→ Task prompt
Please count every line of the following material that holds "various" and give the total alone.

→ Task inputs

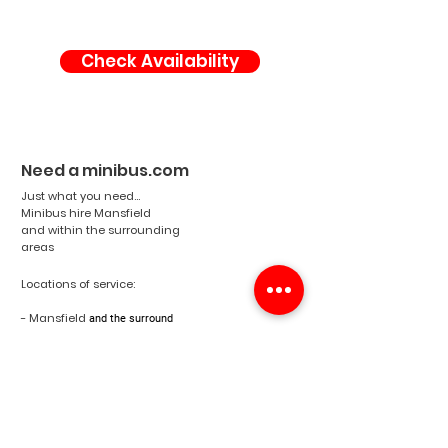
Check Availability
Need a minibus.com
Just what you need...
Minibus hire Mansfield
and within the surrounding
areas
Locations of service:
- Mansfield
and the surround
areas
- Nottinghamshire
- England
- United Kingdom
Email:
info@needaminibus.com
Phone:
07788 500671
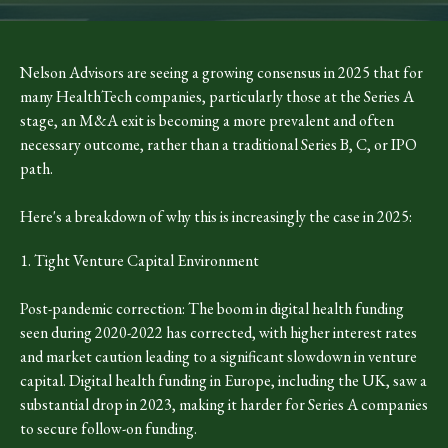
Nelson Advisors are seeing a growing consensus in 2025 that for
many HealthTech companies, particularly those at the Series A
stage, an M&A exit is becoming a more prevalent and often
necessary outcome, rather than a traditional Series B, C, or IPO
path.
Here's a breakdown of why this is increasingly the case in 2025:
1. Tight Venture Capital Environment
Post-pandemic correction: The boom in digital health funding
seen during 2020-2022 has corrected, with higher interest rates
and market caution leading to a significant slowdown in venture
capital. Digital health funding in Europe, including the UK, saw a
substantial drop in 2023, making it harder for Series A companies
to secure follow-on funding.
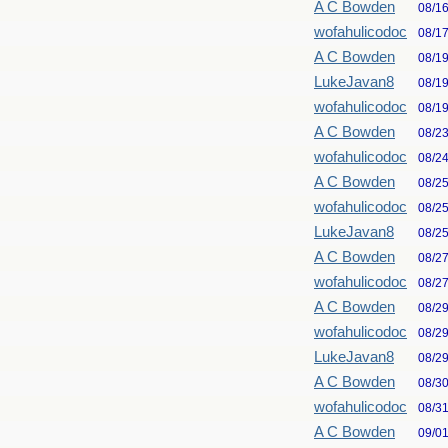
A C Bowden
08/1
wofahulicodoc
08/1
A C Bowden
08/1
LukeJavan8
08/1
wofahulicodoc
08/1
A C Bowden
08/2
wofahulicodoc
08/2
A C Bowden
08/2
wofahulicodoc
08/2
LukeJavan8
08/2
A C Bowden
08/2
wofahulicodoc
08/2
A C Bowden
08/2
wofahulicodoc
08/2
LukeJavan8
08/2
A C Bowden
08/3
wofahulicodoc
08/3
A C Bowden
09/0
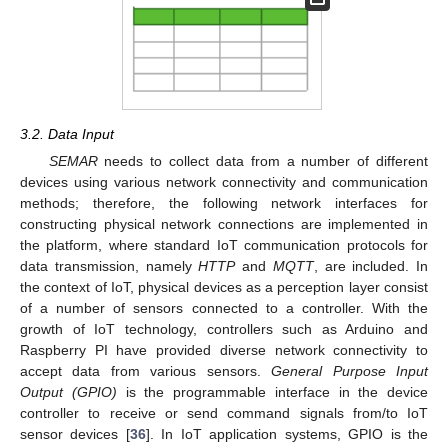
3.2. Data Input
SEMAR
needs to collect data from a number of different
devices using various network connectivity and communication
methods; therefore, the following network interfaces for
constructing physical network connections are implemented in
the platform, where standard IoT communication protocols for
data transmission, namely
HTTP
and
MQTT
, are included. In
the context of IoT, physical devices as a perception layer consist
of a number of sensors connected to a controller. With the
growth of IoT technology, controllers such as Arduino and
Raspberry PI have provided diverse network connectivity to
accept data from various sensors.
General Purpose Input
Output (GPIO)
is the programmable interface in the device
controller to receive or send command signals from/to IoT
sensor devices [
36
]. In IoT application systems, GPIO is the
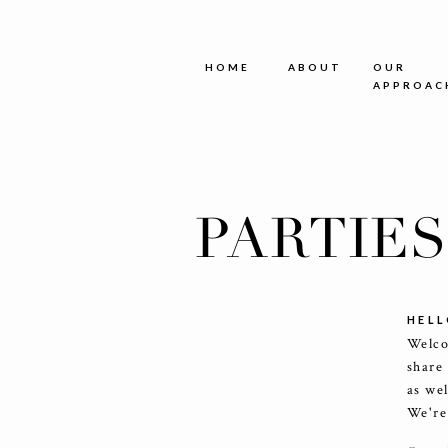
HOME
ABOUT
OUR
APPROAC
PARTIE
HELL
Welco
share
as we
We're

→ Solution to the exercise
2